To avoid these errors, you must adopt a positive, constructive and caring attitude towards your partner. You also have to question yourself and accept your mistakes.

Also read: Happy couple: 7 Phases, 15 Basics and 20 Habits!

Question yourself to save your relationship

Mistakes to avoid to save your relationship
Happy family

Questioning yourself is an essential step to saving your relationship. This means recognizing your mistakes, weaknesses and limitations. It also means identifying your needs, expectations and desires. Questioning yourself allows you to:

  • Take a step back and analyze the situation
  • Understand the causes and consequences of the problem
  • Change what needs to be changed
  • Improve what can be improved
  • Develop your qualities and skills
  • Renew your interest and motivation

Questioning yourself is not easy. This requires courage, humility and open-mindedness. It also takes time, effort and support. But it is a beneficial process for yourself and your relationship.

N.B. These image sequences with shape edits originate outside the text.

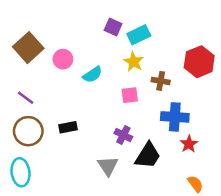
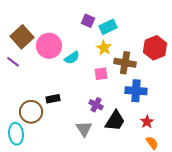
pink circle: (63, 59) -> (49, 46), size x1.6
brown cross: (161, 81) -> (125, 63), size x1.5
purple line: (26, 98) -> (13, 62), moved
brown circle: (28, 131) -> (31, 112), moved
red star: (189, 144) -> (147, 122), moved

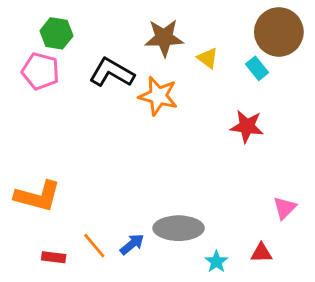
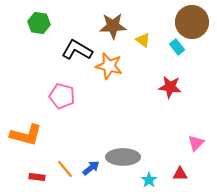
pink pentagon: (41, 71) -> (62, 96), moved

Saving your relationship: psychoanalysts‘ point of view 👩‍🔬

Recognize your own weaknesses

According to psychoanalysts, the first step to saving your relationship is to recognize your own weaknesses and gray areas. As psychoanalyst Sylvie Bérard explains, “it is by becoming aware of our unconscious relational patterns that we can better understand the dynamics of our relationship and work to improve them.”

Accept each other’s differences

Psychoanalysts also emphasize the importance of accepting other people’s differences. As psychoanalyst Éric D points out, “it is by welcoming the singularity of our partner that we can enrich our relationship and make it evolve positively.”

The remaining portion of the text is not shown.